** Opening Records for this task block **

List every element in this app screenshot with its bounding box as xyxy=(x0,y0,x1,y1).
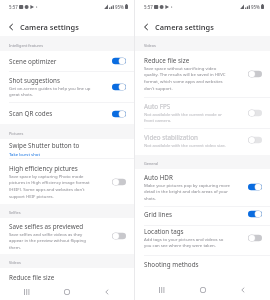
button[interactable]: Switch off xyxy=(112,232,126,240)
button[interactable]: Swipe Shutter button to xyxy=(0,139,134,158)
staticText: Save selfies as previewed xyxy=(9,222,84,231)
button[interactable]: Back xyxy=(140,21,152,33)
staticText: 95% xyxy=(251,4,260,10)
button[interactable]: Switch on xyxy=(112,57,126,65)
staticText: 5:57 xyxy=(144,4,153,10)
staticText: General xyxy=(144,161,158,166)
button[interactable]: Switch on xyxy=(248,210,262,218)
staticText: Take burst shot xyxy=(9,151,40,157)
button[interactable]: Switch off xyxy=(112,178,126,186)
staticText: Save space without sacrificing video qua… xyxy=(144,65,226,92)
staticText: Make your pictures pop by capturing more… xyxy=(144,182,231,202)
staticText: Shooting methods xyxy=(144,260,199,269)
staticText: Camera settings xyxy=(155,22,214,32)
staticText: Camera settings xyxy=(20,22,79,32)
button[interactable]: Auto HDR xyxy=(135,169,270,206)
staticText: Videos xyxy=(9,260,21,265)
button[interactable]: Shot suggestions xyxy=(0,72,134,102)
staticText: Save space by capturing Photo mode pictu… xyxy=(9,173,90,200)
button[interactable]: Switch on xyxy=(112,110,126,118)
button[interactable]: Scan QR codes xyxy=(0,103,134,124)
staticText: Pictures xyxy=(9,131,24,136)
staticText: Not available with the current video siz… xyxy=(144,142,226,148)
staticText: Swipe Shutter button to xyxy=(9,141,80,150)
staticText: Grid lines xyxy=(144,210,173,219)
button[interactable]: Auto FPS xyxy=(135,98,270,128)
staticText: 5:57 xyxy=(9,4,18,10)
staticText: Add tags to your pictures and videos so … xyxy=(144,236,224,249)
button[interactable]: Switch on xyxy=(112,83,126,91)
staticText: Reduce file size xyxy=(9,273,55,282)
button[interactable]: Switch on xyxy=(248,183,262,191)
staticText: Scene optimizer xyxy=(9,57,57,66)
button[interactable]: High efficiency pictures xyxy=(0,159,134,204)
button[interactable]: Save selfies as previewed xyxy=(0,218,134,254)
button[interactable]: Reduce file size xyxy=(0,268,134,287)
staticText: Video stabilization xyxy=(144,133,198,142)
button[interactable]: Switch off xyxy=(248,70,262,78)
button[interactable]: Shooting methods xyxy=(135,256,270,275)
button[interactable]: Home xyxy=(54,287,80,296)
button[interactable]: Video stabilization xyxy=(135,129,270,155)
button[interactable]: Switch off xyxy=(248,109,262,117)
staticText: Location tags xyxy=(144,227,184,236)
staticText: Not available with the current mode or f… xyxy=(144,111,223,124)
button[interactable]: Switch off xyxy=(248,234,262,242)
button[interactable]: Back xyxy=(230,283,256,296)
staticText: Selfies xyxy=(9,210,21,215)
button[interactable]: Home xyxy=(190,283,216,296)
button[interactable]: Recents xyxy=(149,283,175,296)
staticText: High efficiency pictures xyxy=(9,164,78,173)
staticText: Auto HDR xyxy=(144,173,173,182)
button[interactable]: Reduce file size xyxy=(135,51,270,97)
staticText: Shot suggestions xyxy=(9,76,60,85)
staticText: Save selfies and selfie videos as they a… xyxy=(9,231,86,251)
button[interactable]: Back xyxy=(5,21,17,33)
button[interactable]: Grid lines xyxy=(135,207,270,225)
button[interactable]: Recents xyxy=(14,287,40,296)
staticText: Videos xyxy=(144,43,156,48)
staticText: Scan QR codes xyxy=(9,109,53,118)
button[interactable]: Back xyxy=(94,287,120,296)
staticText: 95% xyxy=(115,4,124,10)
button[interactable]: Switch off xyxy=(248,136,262,144)
staticText: Get on-screen guides to help you line up… xyxy=(9,85,91,98)
button[interactable]: Location tags xyxy=(135,226,270,255)
button[interactable]: Scene optimizer xyxy=(0,51,134,71)
staticText: Intelligent features xyxy=(9,43,44,48)
staticText: Auto FPS xyxy=(144,102,171,111)
staticText: Reduce file size xyxy=(144,56,190,65)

** Closing Records for this task block **

◆ Work instructions
Every line that contains the string "lines" should be returned from the data.

◆ Output for this exercise
staticText: Grid lines xyxy=(144,210,173,219)
button[interactable]: Grid lines xyxy=(135,207,270,225)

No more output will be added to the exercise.